Nothing outside the lines below from the one containing "At what (x,y)" through the one containing "pyautogui.click(x=<x>, y=<y>)" is to be printed; print those exactly, ends included, and drop the pictures.

[Source data]:
◇ ◇ ◇

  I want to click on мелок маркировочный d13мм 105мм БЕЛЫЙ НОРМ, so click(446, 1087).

◇ ◇ ◇

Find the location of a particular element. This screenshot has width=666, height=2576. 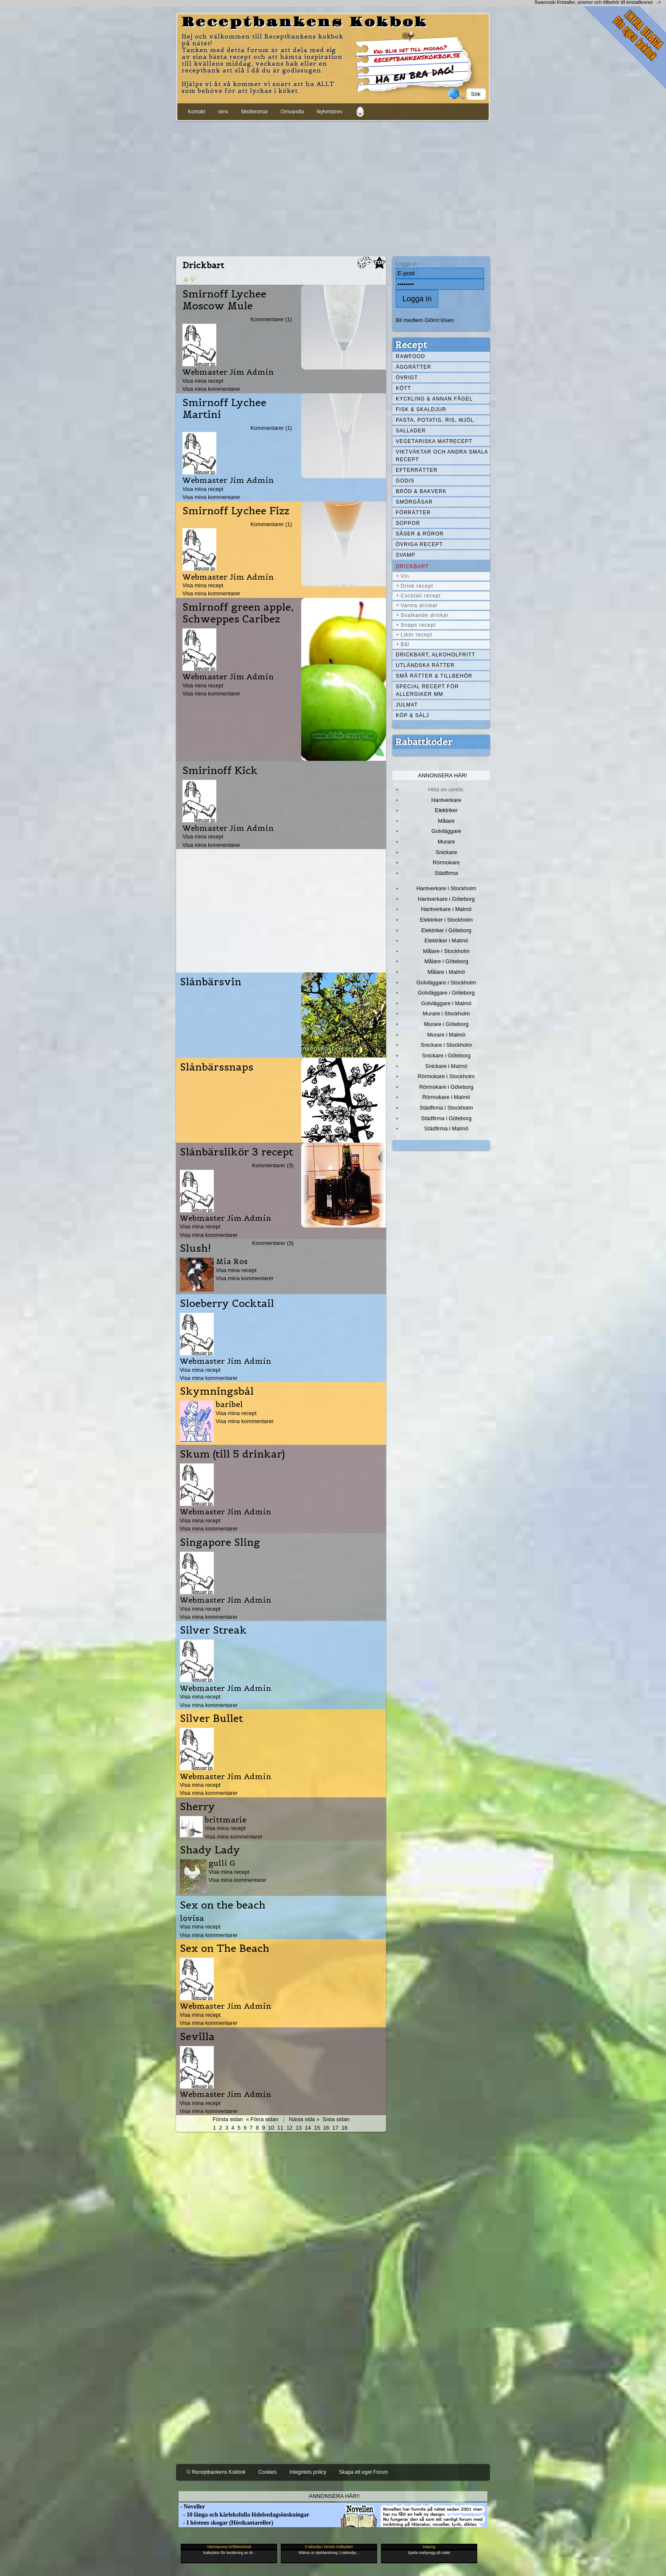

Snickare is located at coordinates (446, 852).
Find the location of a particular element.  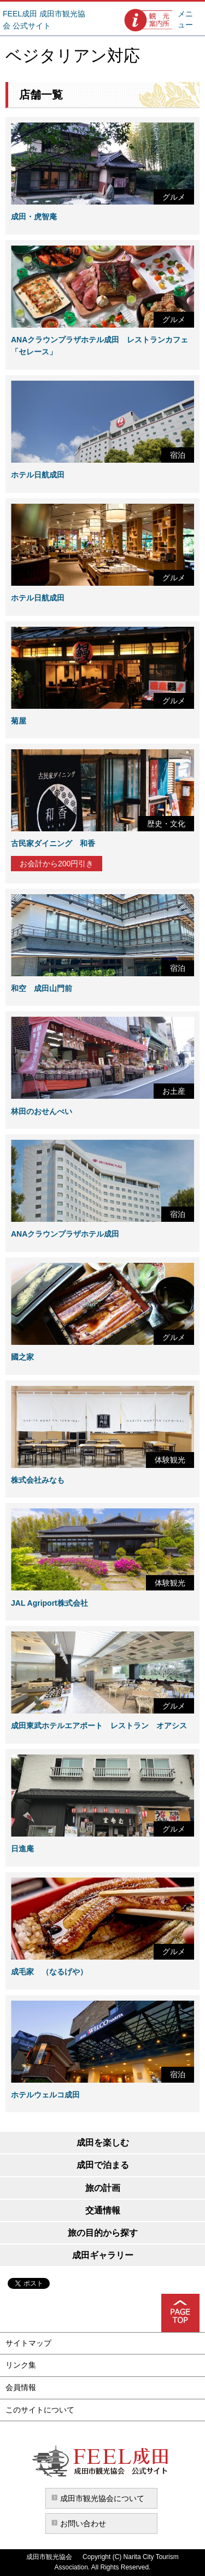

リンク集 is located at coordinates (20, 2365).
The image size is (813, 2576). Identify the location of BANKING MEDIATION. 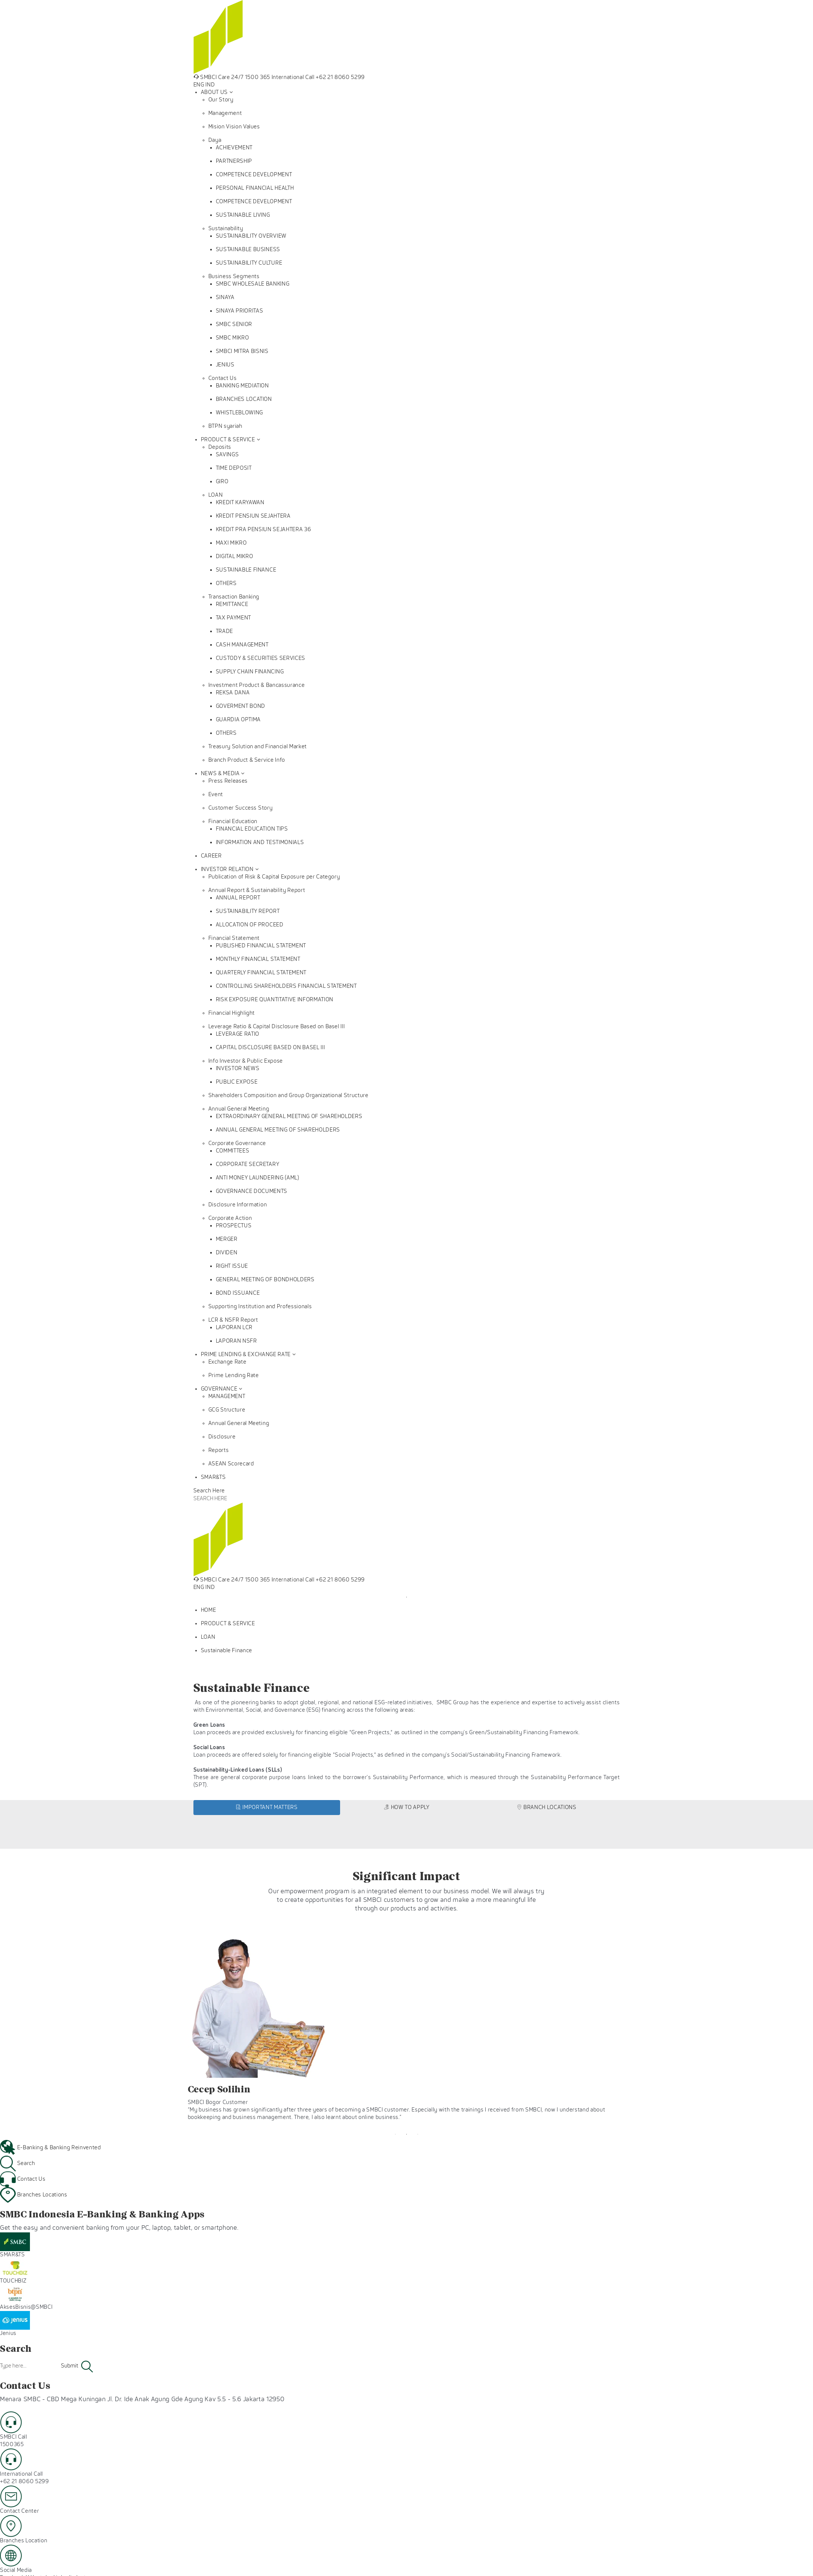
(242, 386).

◇ ◇ ◇

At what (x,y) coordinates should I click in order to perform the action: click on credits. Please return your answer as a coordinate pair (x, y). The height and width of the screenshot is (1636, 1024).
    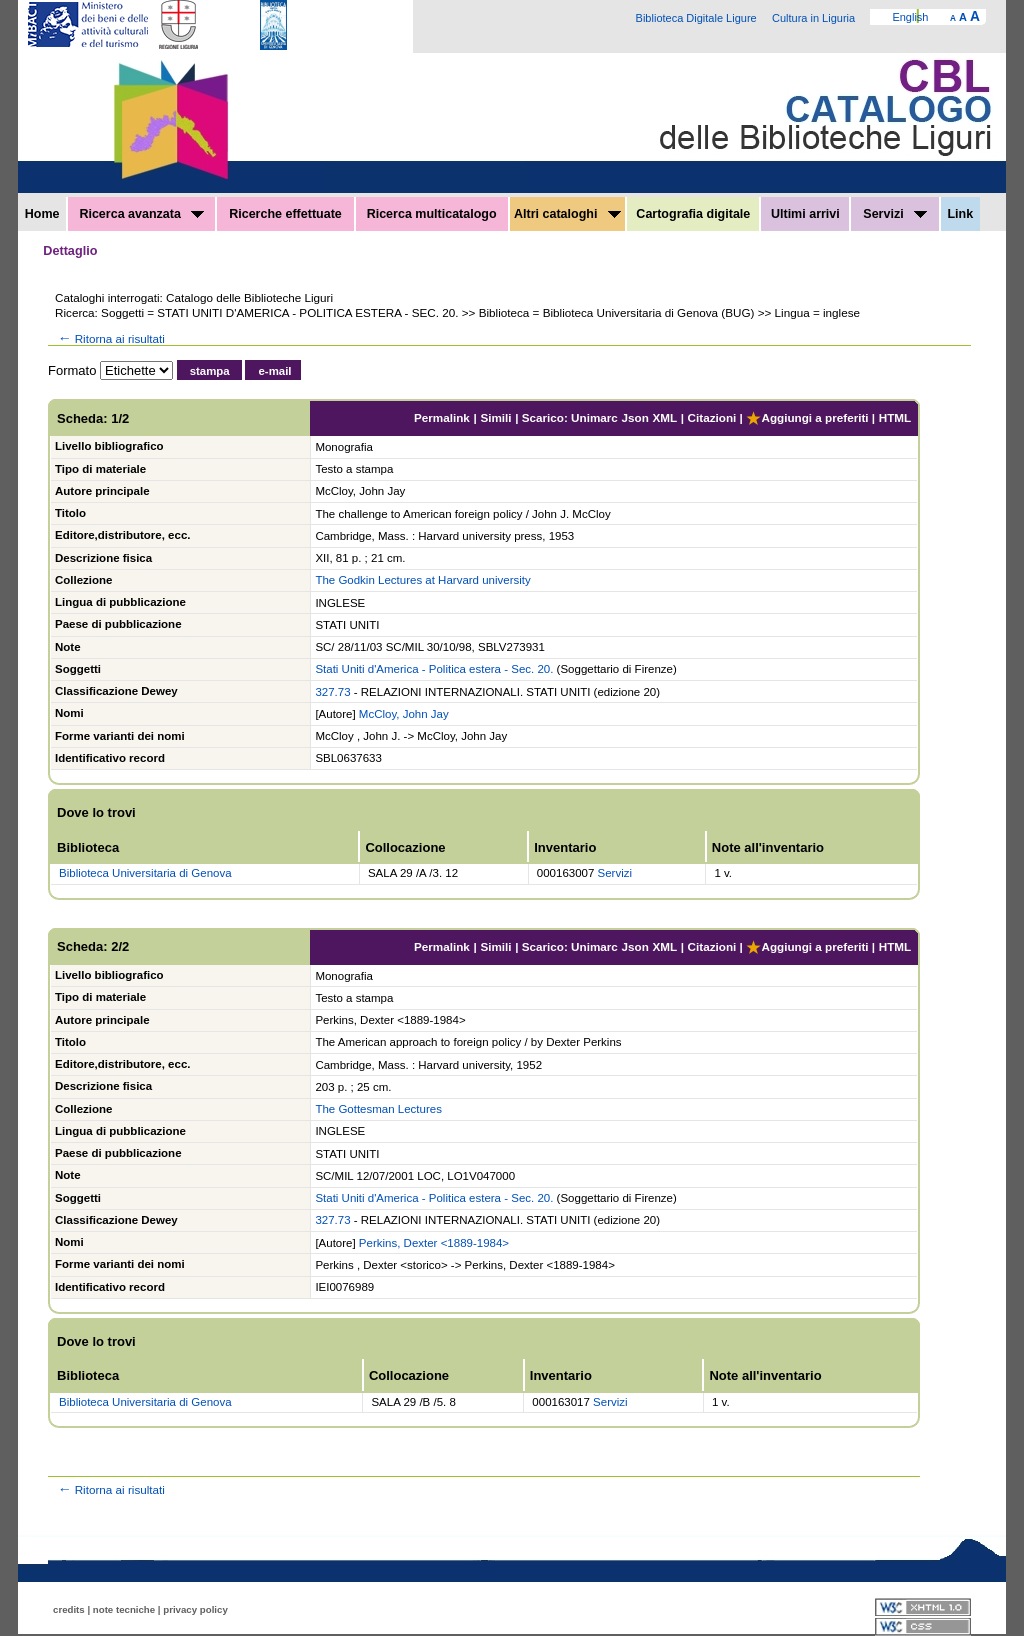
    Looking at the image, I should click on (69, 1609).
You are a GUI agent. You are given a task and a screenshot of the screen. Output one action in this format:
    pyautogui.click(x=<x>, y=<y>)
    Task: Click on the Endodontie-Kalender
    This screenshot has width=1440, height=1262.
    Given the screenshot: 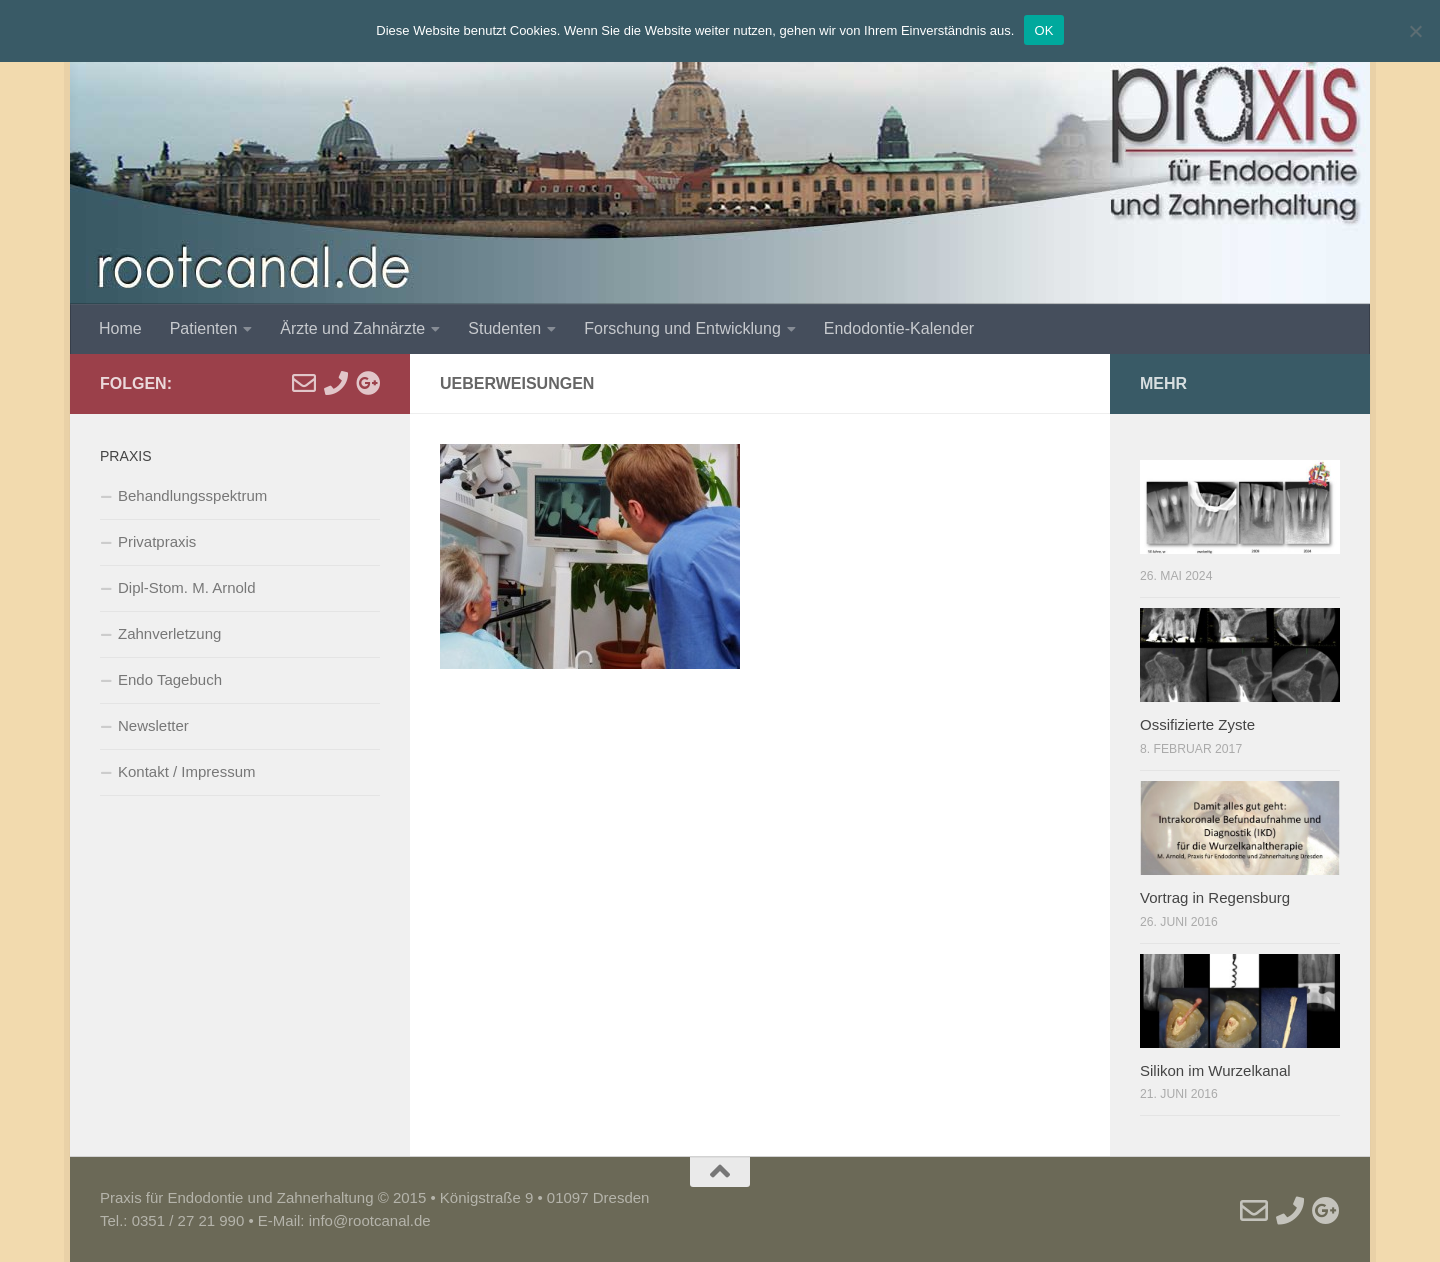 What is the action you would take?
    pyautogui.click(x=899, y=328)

◇ ◇ ◇

[Solution for this problem]:
At what (x,y) coordinates should I click in order to perform the action: click on credits. Please return your answer as a coordinate pair (x, y). The height and width of the screenshot is (1636, 1024).
    Looking at the image, I should click on (69, 1609).
You are a GUI agent. You are given a task and a screenshot of the screen. Output one action in this format:
    pyautogui.click(x=<x>, y=<y>)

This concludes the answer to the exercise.